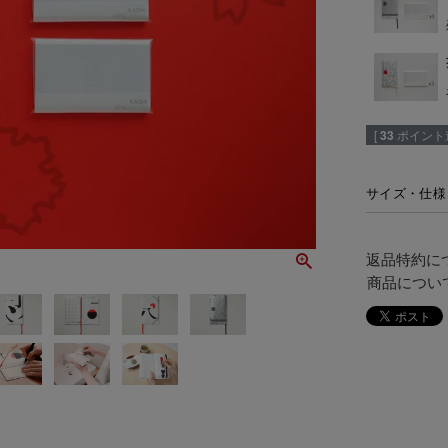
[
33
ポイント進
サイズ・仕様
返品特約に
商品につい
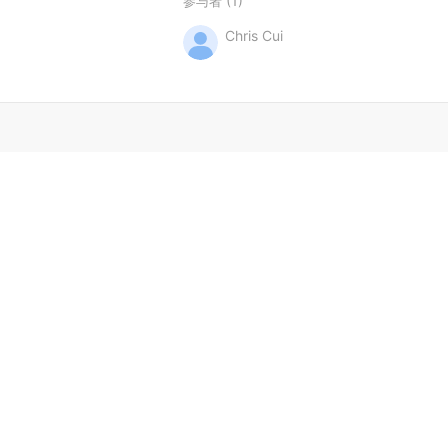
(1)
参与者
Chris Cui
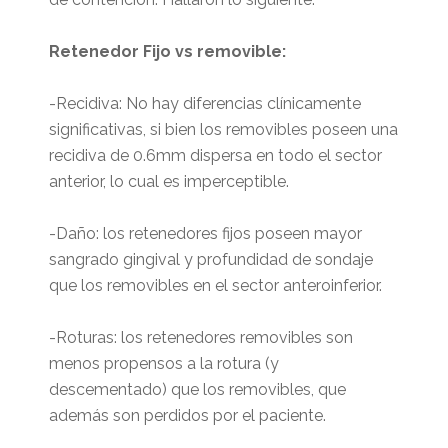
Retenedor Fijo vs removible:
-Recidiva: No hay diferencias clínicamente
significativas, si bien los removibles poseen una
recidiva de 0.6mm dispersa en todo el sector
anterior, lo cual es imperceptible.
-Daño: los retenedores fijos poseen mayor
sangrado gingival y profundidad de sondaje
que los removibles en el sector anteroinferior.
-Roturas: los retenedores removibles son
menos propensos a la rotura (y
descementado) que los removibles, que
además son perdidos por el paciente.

————————

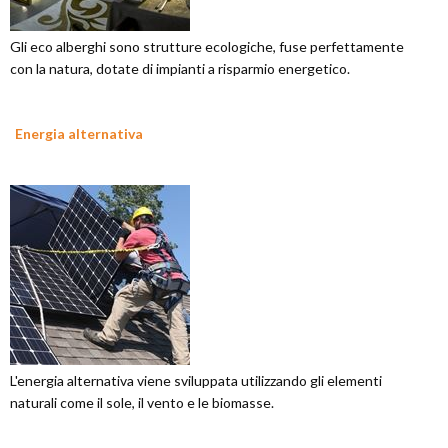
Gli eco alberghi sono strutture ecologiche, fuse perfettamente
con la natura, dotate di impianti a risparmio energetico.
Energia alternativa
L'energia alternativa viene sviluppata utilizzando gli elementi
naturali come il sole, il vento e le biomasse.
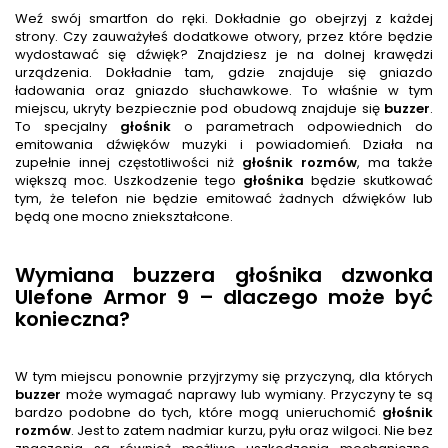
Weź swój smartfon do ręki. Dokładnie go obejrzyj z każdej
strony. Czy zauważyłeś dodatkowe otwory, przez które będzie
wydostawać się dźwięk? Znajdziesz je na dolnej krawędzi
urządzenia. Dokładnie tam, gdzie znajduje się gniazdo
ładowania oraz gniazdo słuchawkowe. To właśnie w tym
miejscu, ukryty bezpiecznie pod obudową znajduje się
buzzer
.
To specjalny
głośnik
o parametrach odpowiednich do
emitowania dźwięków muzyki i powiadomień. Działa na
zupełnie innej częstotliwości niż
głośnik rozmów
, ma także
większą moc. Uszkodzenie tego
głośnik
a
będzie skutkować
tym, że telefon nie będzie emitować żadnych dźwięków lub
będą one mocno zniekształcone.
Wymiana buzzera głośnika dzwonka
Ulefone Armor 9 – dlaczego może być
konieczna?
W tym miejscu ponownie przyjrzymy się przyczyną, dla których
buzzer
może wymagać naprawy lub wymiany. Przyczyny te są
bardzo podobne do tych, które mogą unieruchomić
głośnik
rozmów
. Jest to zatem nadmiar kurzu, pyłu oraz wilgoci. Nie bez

————————

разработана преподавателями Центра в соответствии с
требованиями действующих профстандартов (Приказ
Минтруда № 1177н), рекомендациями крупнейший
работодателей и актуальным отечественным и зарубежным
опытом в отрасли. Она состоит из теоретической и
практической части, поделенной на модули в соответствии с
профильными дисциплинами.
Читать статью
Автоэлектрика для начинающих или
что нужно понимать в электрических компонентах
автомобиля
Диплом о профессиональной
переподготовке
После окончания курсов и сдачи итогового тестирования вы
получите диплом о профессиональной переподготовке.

————————

ASSIGNED TASK —
Above are the records. Copy the lines beginning at the one that has "Wymiana buzzera głośnika dzwonka" and ending with the one that has "wilgoci. Nie bez", unchanged.

EXERCISE OUTPUT —
Wymiana buzzera głośnika dzwonka
Ulefone Armor 9 – dlaczego może być
konieczna?
W tym miejscu ponownie przyjrzymy się przyczyną, dla których
buzzer
może wymagać naprawy lub wymiany. Przyczyny te są
bardzo podobne do tych, które mogą unieruchomić
głośnik
rozmów
. Jest to zatem nadmiar kurzu, pyłu oraz wilgoci. Nie bez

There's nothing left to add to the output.